* [What you have to do] Below are records to transcribe exactly, without their pictures.
<<<<
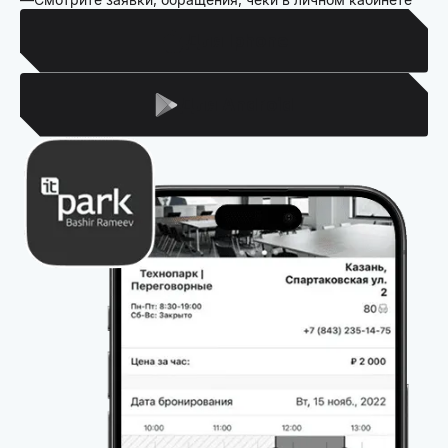
Для Iphone
Для Android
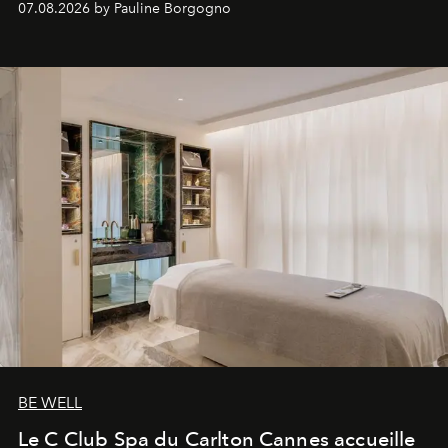
07.08.2026 by Pauline Borgogno
générationnel.
BE WELL
Le C Club Spa du Carlton Cannes accueille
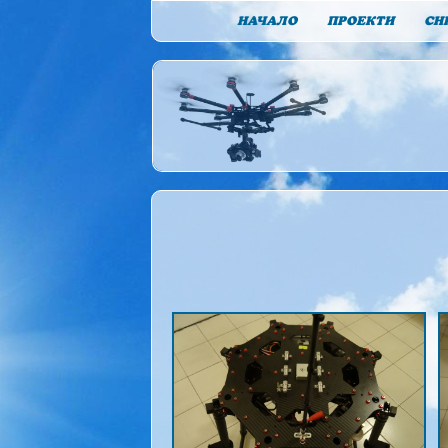
НАЧАЛО
ПРОЕКТИ
СН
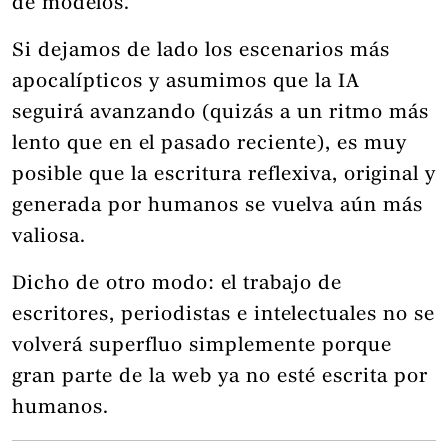
de modelos.
Si dejamos de lado los escenarios más
apocalípticos y asumimos que la IA
seguirá avanzando (quizás a un ritmo más
lento que en el pasado reciente), es muy
posible que la escritura reflexiva, original y
generada por humanos se vuelva aún más
valiosa.
Dicho de otro modo: el trabajo de
escritores, periodistas e intelectuales no se
volverá superfluo simplemente porque
gran parte de la web ya no esté escrita por
humanos.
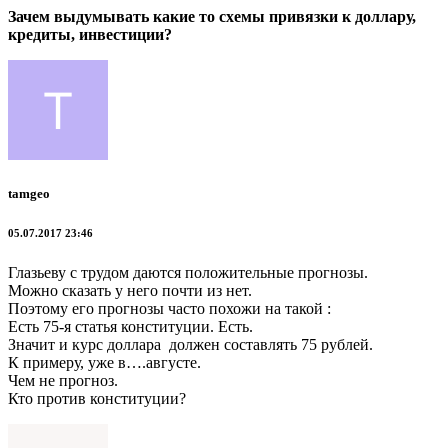
Зачем выдумывать какие то схемы привязки к доллару,
кредиты, инвестиции?
tamgeo
05.07.2017 23:46
Глазьеву с трудом даются положительные прогнозы.
Можно сказать у него почти из нет.
Поэтому его прогнозы часто похожи на такой :
Есть 75-я статья конституции. Есть.
Значит и курс доллара должен составлять 75 рублей.
К примеру, уже в….августе.
Чем не прогноз.
Кто против конституции?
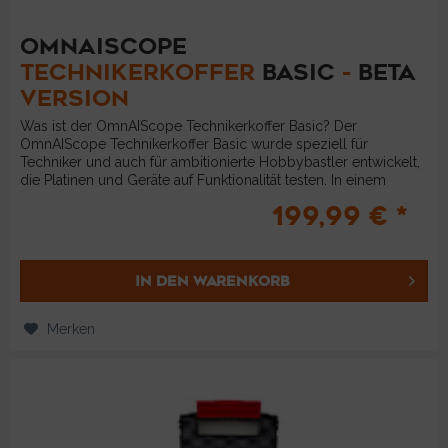
OMNAISCOPE
TECHNIKERKOFFER
BASIC
-
BETA
VERSION
Was ist der OmnAIScope Technikerkoffer Basic? Der
OmnAIScope Technikerkoffer Basic wurde speziell für
Techniker und auch für ambitionierte Hobbybastler entwickelt,
die Platinen und Geräte auf Funktionalität testen. In einem
robusten,...
199,99 € *
IN DEN
WARENKORB
Merken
>>>>
* [Answer to the problem]
Для Iphone
Для Android
07.08.2026 by Pauline Borgogno
générationnel.
BE WELL
Le C Club Spa du Carlton Cannes accueille
НАЧАЛО
ПРОЕКТИ
СН
de modelos.
Si dejamos de lado los escenarios más
apocalípticos y asumimos que la IA
seguirá avanzando (quizás a un ritmo más
lento que en el pasado reciente), es muy
posible que la escritura reflexiva, original y
generada por humanos se vuelva aún más
valiosa.
Dicho de otro modo: el trabajo de
escritores, periodistas e intelectuales no se
volverá superfluo simplemente porque
gran parte de la web ya no esté escrita por
humanos.
Зачем выдумывать какие то схемы привязки к доллару,
кредиты, инвестиции?
tamgeo
05.07.2017 23:46
Глазьеву с трудом даются положительные прогнозы.
Можно сказать у него почти из нет.
Поэтому его прогнозы часто похожи на такой :
Есть 75-я статья конституции. Есть.
Значит и курс доллара должен составлять 75 рублей.
К примеру, уже в….августе.
Чем не прогноз.
Кто против конституции?
OMNAISCOPE
TECHNIKERKOFFER
BASIC
-
BETA
VERSION
Was ist der OmnAIScope Technikerkoffer Basic? Der
OmnAIScope Technikerkoffer Basic wurde speziell für
Techniker und auch für ambitionierte Hobbybastler entwickelt,
die Platinen und Geräte auf Funktionalität testen. In einem
robusten,...
199,99 € *
IN DEN
WARENKORB
Merken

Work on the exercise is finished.